燃費基準達成車と低排出ガス車のステッカーなぜ廃止? クルマに貼るステッカーはどんなものがあるのか?


■車庫証明ステッカー

最近、この保管場所標章を貼っているクルマが少なくなったような気がするが……

 車庫証明ステッカーは正式には「保管場所標章」と呼ばれ、このステッカーの貼付に関する基準は「自動車の保管場所の確保等に関する法律(以下、車庫法)」で定められている。

 車庫法の第六条2項には「前項の規定により保管場所標章の交付を受けた者は、国家公安委員会規則で定めるところにより、当該自動車に保管場所標章を表示しなければならない」とされており、車庫証明ステッカーを貼らないことは法律違反にあたる。

 ただし、地方によっては規定が変わる(車庫証明が不要の場合もあり、ステッカーが交付されない)こともあってか、罰則は定められていない。

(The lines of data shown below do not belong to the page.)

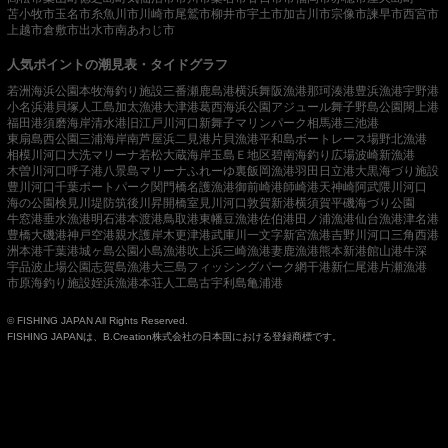
苫小牧市
玉名市
糸魚川市
川崎市
尾鷲市
柳井市
宇土市
加古川市
宗像市
諫早市
西宮市
上越市
倉敷市
出水市
南あわじ市
人気ポイントの潮見表・タイドグラフ
若洲海浜公園
本牧海釣り施設
三番瀬
鹿島港
横浜
舞阪漁港
那珂湊港
豊浜漁港
宇野港
小名浜港
貝塚人工島
加太漁港
大津港
葛西海浜公園
アジュール舞子
野島公園
閖上港
福田港
須磨海岸
清水港
旧江戸川河口
新舞子マリンパーク
相馬港
三池港
東扇島西公園
三浦海岸
南芦屋浜
二見港
片貝漁港
平和島ボートレース場
野北漁港
相模川河口
大洗マリーナ
若松
大蔵海岸
玉島Ｅ地区
碧南海釣り広場
波崎新漁港
木曽川河口
呼子港
八景島マリーナ
ふれーゆ裏
飯岡漁港
羽田
日立港
大黒海づり施設
豊川河口
千葉ポートパーク
関門橋
名護漁港
御前崎港
師崎港
天神崎
阿武隈川河口
海の公園
検見川堤防
筑後川昇開橋
室見川河口
敦賀新港
横須賀
平磯海づり公園
牛窓港
垂水漁港
明石港
本渡港
鳥取港
東幡豆漁港
佐伯港
田ノ浦漁港
仙台漁港
津名港
豊橋
大磯港
神戸空港親水護岸
木更津港
武庫川一文字
新宮漁港
吉野川河口
三角西港
洲本港
千葉港
城ヶ島公園
小島漁港
吹上浜
三崎漁港
妻鹿漁港
熊本新港
館山港
牛深
宇品波止場公園
志賀島漁港
大三島フィッシングパーク
網干港
新仁尾港
片瀬漁港
市原海釣り施設
姪浜漁港
本荘人工島
古宇利島
亀浦港
© FISHING JAPAN All Rights Reserved.
FISHING JAPANは、B.Creation株式会社の日本国における登録商標です。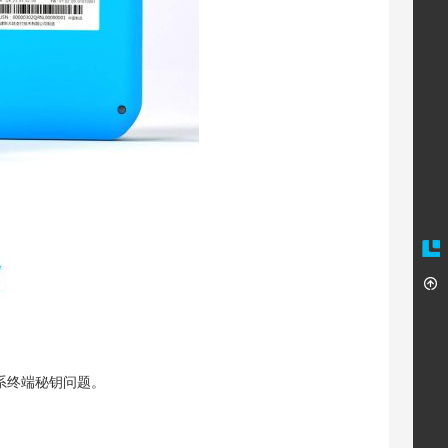
，系终端秘钥问题。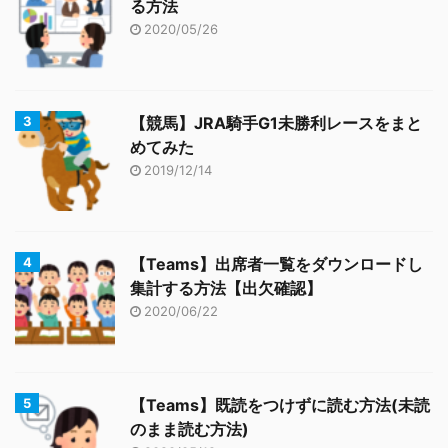
る方法
2020/05/26
【競馬】JRA騎手G1未勝利レースをまと
めてみた
2019/12/14
【Teams】出席者一覧をダウンロードし
集計する方法【出欠確認】
2020/06/22
【Teams】既読をつけずに読む方法(未読
のまま読む方法)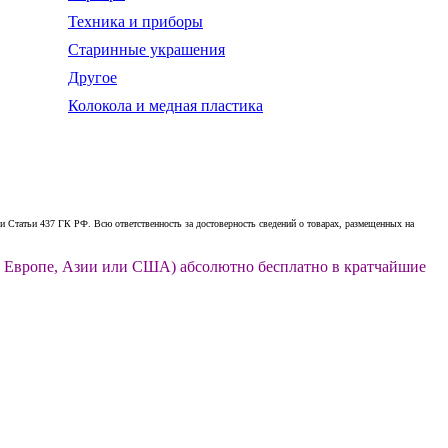
Техника и приборы
Старинные украшения
Другое
Колокола и медная пластика
 Статьи 437 ГК РФ. Всю ответственность за достоверность сведений о товарах, размещенных на
ии, Европе, Азии или США) абсолютно бесплатно в кратчайшие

 通常の保管場所標章を貼る位置は、乗用車ではリア(後面部)ガラスとなり、後面にガラスが装着されていないオープンカーなどのように、車両の後面が確認できない場合は、車体の左側面に貼ることになる。

■点検整備済ステッカー

前面ガラス左上に貼られている点検整備済ステッカー

 「点検整備済ステッカー」は誰もがよく見かけるはず。視界を妨げることのないように、フロントガラスの左端(右ハンドルの場合)に貼られている場合が多い。

 国の定める認証工場で定期点検を受けたことを証明するもので、これには定期点検を実施した日付、工場の認証番号、次回の定期点検実施日が記載されており、整備の時期を確認できる役割を果たす。

 貼付義務はないため、点検後にシールを剥がしても罰則規定などもない。むしろ、期限切れの定期点検ステッカーを貼り付けていると、違反とみなされて罰則を受けることがあるので注意したい。

 ちなみに、フロントガラスではステッカーが貼れる位置は上端から20%と定められているが、これが適用されるのは車検ステッカー、点検整備ステッカーに限られる。それ以外の後付けのルームミラーやETCやカーナビ用のアンテナ、最近普及してきたドライブレコーダーなどは、フロントガラスの一部を覆っても問題にはならない。